Page MenuHomePhabricator

[IR] Rename the shufflevector's undef mask to poison
Needs ReviewPublic

Authored by aqjune on Jun 8 2021, 12:36 AM.

Details

Summary

This is a patch that renames shufflevector's undef mask to poison.

By D93818, shufflevector's undef mask isn't undef anymore; it returns poison instead.

%v = shufflevector <2 x i8> %x, <2 x i8> %y, <2 x i8> <i8 0, i8 poison>
; %v[0] = %x[0]
; %v[1] = poison

Since poison is more undefined than undef, this validates many existing transformations that we wanted to support.
Also, this allows more aggressive optimizations because poison is more propagative (e.g. poison & 0 = poison whereas undef & 0 != undef).

This patch updates shufflevector mask's printed string to be poison to match its new semantics.
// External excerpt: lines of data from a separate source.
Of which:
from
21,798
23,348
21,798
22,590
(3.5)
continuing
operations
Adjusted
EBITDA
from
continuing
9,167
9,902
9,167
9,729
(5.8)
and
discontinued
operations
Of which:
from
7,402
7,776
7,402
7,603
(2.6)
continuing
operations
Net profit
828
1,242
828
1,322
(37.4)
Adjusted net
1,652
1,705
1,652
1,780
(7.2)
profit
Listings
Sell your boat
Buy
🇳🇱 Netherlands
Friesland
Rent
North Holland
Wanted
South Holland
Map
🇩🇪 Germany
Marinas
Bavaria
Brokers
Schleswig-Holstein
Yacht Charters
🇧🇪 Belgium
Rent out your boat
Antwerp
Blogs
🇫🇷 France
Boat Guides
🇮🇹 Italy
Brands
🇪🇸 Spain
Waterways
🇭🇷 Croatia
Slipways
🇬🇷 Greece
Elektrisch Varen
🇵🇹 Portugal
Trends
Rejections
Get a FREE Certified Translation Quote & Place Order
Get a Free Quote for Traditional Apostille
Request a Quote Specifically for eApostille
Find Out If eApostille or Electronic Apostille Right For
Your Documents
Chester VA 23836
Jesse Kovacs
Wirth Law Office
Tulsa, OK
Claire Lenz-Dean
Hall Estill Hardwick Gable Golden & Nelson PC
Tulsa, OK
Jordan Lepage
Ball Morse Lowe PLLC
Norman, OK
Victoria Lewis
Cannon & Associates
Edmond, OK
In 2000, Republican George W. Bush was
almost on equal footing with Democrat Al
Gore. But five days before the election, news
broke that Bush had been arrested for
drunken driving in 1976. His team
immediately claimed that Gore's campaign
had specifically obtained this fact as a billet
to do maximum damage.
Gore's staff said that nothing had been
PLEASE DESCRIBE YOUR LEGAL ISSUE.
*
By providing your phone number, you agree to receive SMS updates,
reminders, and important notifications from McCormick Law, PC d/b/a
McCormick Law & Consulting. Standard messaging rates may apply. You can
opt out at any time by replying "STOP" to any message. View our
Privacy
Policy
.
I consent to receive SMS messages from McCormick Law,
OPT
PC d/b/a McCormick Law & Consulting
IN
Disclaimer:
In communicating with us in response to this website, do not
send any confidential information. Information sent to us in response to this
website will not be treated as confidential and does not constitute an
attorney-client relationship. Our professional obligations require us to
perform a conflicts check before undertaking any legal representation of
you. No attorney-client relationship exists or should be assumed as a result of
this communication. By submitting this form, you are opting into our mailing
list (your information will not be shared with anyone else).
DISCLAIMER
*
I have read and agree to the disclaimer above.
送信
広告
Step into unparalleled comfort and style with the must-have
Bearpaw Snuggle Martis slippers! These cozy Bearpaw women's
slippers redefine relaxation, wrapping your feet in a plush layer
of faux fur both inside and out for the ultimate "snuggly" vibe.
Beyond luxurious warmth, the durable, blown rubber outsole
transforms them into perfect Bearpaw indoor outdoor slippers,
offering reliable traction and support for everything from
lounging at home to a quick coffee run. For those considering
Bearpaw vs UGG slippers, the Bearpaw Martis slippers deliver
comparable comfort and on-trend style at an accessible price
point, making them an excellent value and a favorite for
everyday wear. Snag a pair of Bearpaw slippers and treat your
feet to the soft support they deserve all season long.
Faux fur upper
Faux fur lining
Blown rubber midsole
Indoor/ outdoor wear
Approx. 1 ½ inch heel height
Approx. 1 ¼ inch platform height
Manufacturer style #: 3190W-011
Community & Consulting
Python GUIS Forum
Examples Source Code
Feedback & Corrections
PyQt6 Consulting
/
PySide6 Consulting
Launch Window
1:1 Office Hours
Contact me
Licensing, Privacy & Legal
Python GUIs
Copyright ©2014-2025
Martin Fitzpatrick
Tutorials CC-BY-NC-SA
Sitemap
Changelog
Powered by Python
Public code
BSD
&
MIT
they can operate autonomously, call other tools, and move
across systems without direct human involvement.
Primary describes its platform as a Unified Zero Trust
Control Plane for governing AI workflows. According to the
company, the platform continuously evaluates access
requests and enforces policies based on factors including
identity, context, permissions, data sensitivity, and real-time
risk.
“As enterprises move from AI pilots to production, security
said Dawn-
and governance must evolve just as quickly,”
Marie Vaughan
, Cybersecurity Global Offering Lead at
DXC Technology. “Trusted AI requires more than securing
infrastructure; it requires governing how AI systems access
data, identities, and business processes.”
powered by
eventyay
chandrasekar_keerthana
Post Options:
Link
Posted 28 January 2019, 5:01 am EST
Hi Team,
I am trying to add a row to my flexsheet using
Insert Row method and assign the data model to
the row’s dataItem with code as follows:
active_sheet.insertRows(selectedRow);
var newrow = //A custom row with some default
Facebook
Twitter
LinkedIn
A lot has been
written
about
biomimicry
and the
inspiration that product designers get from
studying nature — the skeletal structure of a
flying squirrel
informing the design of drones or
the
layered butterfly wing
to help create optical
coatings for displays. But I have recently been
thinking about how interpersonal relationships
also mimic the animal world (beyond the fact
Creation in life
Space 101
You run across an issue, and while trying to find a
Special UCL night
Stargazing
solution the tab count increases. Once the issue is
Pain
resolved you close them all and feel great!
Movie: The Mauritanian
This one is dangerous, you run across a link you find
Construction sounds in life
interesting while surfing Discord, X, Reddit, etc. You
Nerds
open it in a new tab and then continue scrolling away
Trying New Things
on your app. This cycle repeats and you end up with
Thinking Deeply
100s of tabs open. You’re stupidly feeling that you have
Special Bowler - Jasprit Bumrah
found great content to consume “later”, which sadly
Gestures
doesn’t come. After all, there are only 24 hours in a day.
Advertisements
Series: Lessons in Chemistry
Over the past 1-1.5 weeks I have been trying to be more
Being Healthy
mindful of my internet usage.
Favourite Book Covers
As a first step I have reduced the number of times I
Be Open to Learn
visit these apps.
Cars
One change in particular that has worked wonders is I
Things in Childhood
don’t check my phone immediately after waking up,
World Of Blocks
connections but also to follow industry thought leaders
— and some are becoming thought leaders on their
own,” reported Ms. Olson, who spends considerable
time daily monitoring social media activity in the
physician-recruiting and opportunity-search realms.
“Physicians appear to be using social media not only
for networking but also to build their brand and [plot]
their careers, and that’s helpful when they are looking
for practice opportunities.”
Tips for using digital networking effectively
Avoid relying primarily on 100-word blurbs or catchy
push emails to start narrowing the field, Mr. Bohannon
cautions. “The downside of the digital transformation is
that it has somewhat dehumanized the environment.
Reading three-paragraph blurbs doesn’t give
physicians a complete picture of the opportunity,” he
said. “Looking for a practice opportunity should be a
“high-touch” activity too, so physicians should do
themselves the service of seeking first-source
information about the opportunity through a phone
This has changes in clang tests as well.
They are mainly about vector intrinsics being lowered into shufflevector.
The unused elements were filled with undef previously, but with this patch they are filled with poison.
Since they are unused elements anyway, I believe this isn't a functional change in fact.
But, I'm happy with this being double-checked by someone who works on these intrinsics as well.

Diff Detail

Event Timeline

aqjune created this revision.Jun 8 2021, 12:36 AM
aqjune requested review of this revision.Jun 8 2021, 12:36 AM
Herald added projects: Restricted Project, Restricted Project. · View Herald TranscriptJun 8 2021, 12:36 AM

I noted the cases where it looks like the undef->poison change might actually impact code using compiler intrinsic functions that have external specifications. The relevant specifications say the elements in question are "undefined", without really specifying what that means.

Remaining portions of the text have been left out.